Top of Recorded data

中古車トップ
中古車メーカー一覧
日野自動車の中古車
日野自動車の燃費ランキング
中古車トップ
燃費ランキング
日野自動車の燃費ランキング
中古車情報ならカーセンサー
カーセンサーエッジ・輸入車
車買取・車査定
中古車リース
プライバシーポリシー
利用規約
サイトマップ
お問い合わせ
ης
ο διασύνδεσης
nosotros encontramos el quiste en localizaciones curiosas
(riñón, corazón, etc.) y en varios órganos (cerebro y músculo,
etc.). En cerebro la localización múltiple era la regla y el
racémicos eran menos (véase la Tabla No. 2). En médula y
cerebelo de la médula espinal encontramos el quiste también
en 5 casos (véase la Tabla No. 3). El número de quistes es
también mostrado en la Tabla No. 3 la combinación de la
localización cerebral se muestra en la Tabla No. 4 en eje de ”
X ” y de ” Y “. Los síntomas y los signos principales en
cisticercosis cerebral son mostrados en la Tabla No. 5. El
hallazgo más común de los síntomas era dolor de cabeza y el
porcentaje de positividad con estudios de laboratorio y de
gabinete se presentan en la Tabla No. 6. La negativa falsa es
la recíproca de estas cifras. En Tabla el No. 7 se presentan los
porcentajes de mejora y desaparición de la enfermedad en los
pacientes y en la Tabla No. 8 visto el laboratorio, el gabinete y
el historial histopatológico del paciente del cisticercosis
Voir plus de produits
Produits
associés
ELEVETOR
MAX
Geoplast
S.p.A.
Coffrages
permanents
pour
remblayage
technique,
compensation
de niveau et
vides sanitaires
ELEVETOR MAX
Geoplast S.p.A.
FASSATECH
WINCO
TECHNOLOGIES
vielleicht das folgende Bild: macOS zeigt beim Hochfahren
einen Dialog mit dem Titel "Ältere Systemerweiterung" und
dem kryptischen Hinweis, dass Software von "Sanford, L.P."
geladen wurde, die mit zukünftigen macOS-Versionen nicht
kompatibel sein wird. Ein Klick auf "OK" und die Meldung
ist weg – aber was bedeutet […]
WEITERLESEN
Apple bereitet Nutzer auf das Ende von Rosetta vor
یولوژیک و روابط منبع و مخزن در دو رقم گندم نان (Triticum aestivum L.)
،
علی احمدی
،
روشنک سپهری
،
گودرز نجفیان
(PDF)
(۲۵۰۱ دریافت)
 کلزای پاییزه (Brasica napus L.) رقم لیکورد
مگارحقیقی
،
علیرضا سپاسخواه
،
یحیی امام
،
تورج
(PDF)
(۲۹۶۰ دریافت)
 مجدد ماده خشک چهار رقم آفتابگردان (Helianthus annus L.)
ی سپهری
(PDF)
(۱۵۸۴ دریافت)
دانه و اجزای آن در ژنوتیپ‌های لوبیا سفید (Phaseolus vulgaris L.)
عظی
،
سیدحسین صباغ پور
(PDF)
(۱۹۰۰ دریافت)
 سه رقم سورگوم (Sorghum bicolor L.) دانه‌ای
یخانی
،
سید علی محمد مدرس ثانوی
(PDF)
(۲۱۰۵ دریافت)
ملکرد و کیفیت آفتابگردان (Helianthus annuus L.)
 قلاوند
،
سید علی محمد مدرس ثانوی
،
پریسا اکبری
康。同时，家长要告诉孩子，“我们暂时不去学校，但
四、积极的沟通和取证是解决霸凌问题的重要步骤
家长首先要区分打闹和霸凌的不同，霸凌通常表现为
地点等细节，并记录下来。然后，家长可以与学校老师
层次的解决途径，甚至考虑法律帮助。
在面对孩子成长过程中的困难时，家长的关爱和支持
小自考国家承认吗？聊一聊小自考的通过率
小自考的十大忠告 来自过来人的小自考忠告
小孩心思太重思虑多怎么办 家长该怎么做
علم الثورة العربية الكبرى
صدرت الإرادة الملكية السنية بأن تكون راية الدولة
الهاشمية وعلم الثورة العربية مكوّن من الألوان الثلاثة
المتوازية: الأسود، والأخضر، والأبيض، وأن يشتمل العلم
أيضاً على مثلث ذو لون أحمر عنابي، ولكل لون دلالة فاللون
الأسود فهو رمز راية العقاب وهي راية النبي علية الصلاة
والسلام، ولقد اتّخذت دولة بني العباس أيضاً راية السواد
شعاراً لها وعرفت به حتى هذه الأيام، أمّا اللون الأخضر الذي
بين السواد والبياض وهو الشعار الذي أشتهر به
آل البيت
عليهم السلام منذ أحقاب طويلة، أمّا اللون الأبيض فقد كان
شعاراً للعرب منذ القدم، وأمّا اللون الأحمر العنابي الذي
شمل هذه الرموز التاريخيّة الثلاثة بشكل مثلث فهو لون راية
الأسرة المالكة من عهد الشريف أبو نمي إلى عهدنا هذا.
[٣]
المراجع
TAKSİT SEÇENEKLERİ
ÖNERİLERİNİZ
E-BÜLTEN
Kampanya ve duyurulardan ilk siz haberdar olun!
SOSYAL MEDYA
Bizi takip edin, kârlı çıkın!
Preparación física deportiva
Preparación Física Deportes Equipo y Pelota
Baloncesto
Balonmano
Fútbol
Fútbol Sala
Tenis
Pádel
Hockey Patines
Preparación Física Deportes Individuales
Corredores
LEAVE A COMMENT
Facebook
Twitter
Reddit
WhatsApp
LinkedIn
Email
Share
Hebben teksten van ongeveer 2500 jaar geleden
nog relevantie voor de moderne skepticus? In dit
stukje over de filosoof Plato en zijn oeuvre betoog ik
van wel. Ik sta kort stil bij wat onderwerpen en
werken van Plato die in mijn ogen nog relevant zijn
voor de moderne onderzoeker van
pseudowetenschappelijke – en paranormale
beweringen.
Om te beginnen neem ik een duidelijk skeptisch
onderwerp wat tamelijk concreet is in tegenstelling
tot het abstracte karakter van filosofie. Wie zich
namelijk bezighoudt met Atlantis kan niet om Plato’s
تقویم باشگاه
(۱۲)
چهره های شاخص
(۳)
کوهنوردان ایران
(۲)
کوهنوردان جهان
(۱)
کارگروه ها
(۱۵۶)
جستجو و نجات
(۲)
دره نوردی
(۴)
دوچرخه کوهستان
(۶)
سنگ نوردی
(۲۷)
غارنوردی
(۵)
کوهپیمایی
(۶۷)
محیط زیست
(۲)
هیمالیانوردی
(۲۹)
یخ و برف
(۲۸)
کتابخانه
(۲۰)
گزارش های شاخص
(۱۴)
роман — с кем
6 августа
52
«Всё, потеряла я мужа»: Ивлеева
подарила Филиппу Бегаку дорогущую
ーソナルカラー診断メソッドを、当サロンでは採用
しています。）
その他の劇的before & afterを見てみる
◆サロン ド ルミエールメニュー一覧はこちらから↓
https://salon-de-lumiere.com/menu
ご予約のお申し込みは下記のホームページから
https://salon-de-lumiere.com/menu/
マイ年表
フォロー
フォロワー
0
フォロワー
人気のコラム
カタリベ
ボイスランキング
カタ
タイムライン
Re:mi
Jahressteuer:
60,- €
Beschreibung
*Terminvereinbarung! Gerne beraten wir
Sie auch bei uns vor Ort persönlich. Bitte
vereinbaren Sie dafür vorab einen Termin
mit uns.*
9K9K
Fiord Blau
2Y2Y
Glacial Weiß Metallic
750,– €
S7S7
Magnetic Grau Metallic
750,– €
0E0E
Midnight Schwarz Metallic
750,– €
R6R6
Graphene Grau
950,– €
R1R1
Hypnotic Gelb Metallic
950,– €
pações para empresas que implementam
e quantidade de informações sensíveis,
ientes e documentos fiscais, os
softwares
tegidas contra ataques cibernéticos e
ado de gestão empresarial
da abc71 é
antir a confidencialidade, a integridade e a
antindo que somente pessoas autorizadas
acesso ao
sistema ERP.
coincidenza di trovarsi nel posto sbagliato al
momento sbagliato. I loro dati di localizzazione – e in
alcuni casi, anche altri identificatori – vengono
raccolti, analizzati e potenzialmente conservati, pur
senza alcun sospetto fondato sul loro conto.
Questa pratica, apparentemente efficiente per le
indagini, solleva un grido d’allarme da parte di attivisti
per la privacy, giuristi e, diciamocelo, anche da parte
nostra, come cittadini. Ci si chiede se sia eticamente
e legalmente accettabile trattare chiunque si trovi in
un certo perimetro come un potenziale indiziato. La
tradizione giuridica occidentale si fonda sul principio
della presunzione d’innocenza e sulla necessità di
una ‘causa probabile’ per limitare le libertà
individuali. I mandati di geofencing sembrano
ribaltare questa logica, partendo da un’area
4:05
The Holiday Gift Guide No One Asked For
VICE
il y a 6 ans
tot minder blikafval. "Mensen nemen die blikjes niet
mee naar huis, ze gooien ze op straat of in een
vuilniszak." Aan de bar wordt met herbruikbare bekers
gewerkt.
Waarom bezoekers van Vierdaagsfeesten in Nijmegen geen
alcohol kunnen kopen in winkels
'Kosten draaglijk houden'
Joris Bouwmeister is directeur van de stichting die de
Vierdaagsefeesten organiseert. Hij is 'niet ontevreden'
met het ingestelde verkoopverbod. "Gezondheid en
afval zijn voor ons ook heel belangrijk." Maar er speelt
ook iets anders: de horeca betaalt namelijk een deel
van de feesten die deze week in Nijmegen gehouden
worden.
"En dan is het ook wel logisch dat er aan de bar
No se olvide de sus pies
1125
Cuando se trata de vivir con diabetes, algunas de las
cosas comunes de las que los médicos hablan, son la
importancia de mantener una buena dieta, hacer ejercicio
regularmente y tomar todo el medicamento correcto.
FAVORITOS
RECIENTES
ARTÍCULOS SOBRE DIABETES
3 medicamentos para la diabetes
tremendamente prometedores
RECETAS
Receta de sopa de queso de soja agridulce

Bottom of Recorded data

Task objective: Report every line in the data above in which the word "Helianthus" appears.

Result below:
 مجدد ماده خشک چهار رقم آفتابگردان (Helianthus annus L.)
ملکرد و کیفیت آفتابگردان (Helianthus annuus L.)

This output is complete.